И он дошел до ворот родного режимного предприятия. Круг замкнулся.
Следы былых умертвий и побед выступали как-то особенно рельефно в этот утренний час.
И на дальней периферии сознания возникла дискомфортная, но будто бы совершенно чужая мысль. Что от всех этих разрушений никакими записками объяснительными не отбояриться.
И ясно, что разборки с начальством предстоят более чем серьезные. И лучше всего вообще просто исчезнуть. Пропасть без вести. Уйти в никуда.
Ну, какая бюрократия может иметь значение после всего пережитого.
Все было неважно.
Все малосущественно.
Он смотрел на руины умершего мира.
И видел зубы покойного, которыми тот еще будет пытаться прикусить. Он умер, но еще бредит жизнью.
Джой трусил у ноги, цокая когтями. Спокойный, многоопытный, верный пес.
И для Джоя ничто не было важно, кроме одного-единственного в его жизни человека — его маленькой стаи.
Каморка. Пишущая машинка с вкрученным в нее листком.
Листки с заметками.
Ведь для чего-то же писал?
— Когда же я писал это? — удивился Воронков.
Глаза побежали по строчкам.
«Ежели как-то так исхитриться и окинуть взглядом просторы доступного сему взгляду мироздания, то как-то, видимо, дойдет до ума правильность первой части фразы, начертанной на камине старика Эйнштейна: „Господь Бог изощрен, но не злонамерен“.
И он, видимо, действительно изощрен! Сколько всего в нашем, этом самом, таком сяком, мироздании наверчено. И как хитро все взаимосвязано. Да, точно — изощрен. Как терпеливый, искусный часовщик, задумавший не просто какие-то там особенные часы…»
Вроде бы сам писал, но читалось как нечто чужое и чуждое.
А интересно…
Рука небрежно шевельнула бумажки, лежавшие возле машинки.
По столу покатился белесый с выемками под пальцы, витиевато-гармоничный стержень. Воронков взял его.
«Инструмент!» — вспомнил он слова Художника.

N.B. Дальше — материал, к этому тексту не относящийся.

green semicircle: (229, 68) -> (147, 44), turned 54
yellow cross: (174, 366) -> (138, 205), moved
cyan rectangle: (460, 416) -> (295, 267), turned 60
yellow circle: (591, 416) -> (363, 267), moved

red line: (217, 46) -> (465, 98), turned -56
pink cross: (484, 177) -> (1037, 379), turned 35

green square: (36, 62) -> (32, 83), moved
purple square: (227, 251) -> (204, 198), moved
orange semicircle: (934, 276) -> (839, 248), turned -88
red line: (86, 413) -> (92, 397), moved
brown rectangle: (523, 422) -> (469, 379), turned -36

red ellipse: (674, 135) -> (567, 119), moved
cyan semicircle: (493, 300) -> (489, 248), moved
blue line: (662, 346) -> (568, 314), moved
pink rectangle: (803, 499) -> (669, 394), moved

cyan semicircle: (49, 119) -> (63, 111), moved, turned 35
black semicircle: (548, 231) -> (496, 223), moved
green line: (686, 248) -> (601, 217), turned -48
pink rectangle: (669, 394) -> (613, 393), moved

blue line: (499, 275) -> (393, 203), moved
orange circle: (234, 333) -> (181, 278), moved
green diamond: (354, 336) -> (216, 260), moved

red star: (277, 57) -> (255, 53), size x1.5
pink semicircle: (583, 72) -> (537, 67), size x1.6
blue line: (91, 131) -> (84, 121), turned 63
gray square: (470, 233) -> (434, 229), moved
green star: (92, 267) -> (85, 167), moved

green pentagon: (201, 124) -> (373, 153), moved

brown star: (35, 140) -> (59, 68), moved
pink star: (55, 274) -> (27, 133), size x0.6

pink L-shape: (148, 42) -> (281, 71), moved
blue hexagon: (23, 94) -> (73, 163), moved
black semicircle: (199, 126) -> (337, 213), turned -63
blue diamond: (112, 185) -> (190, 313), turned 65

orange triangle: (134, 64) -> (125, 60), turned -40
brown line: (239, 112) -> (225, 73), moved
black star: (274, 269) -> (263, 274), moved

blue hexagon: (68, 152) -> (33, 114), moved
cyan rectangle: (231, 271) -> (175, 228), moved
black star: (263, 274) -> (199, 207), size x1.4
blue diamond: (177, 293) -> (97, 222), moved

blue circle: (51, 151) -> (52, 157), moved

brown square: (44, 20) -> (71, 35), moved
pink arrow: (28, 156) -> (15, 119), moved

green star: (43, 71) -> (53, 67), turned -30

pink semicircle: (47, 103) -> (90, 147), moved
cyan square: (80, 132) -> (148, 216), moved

Казалось, что само присутствие здесь этой волшебной палочки, забытой или оставленной на память, как-то электризует не то что воздух, но самую ткань реальности.
Ткань… Ткань реальности…
Последнее время этот образ стал привычным уже.
Мир бесконечен во времени, пространстве и многообразии, потому что растет, усложняется, будто вечный гобелен, который постоянно доделывает неутомимый ткач. А сонмы терпеливых художников украшают канву вышивкой в предусмотренных для этого местах… Но иногда художник увлекается и заходит за отпущенную рамку, слегка нарушает единый замысел изощренного ткача. И мир приобретает новые свойства…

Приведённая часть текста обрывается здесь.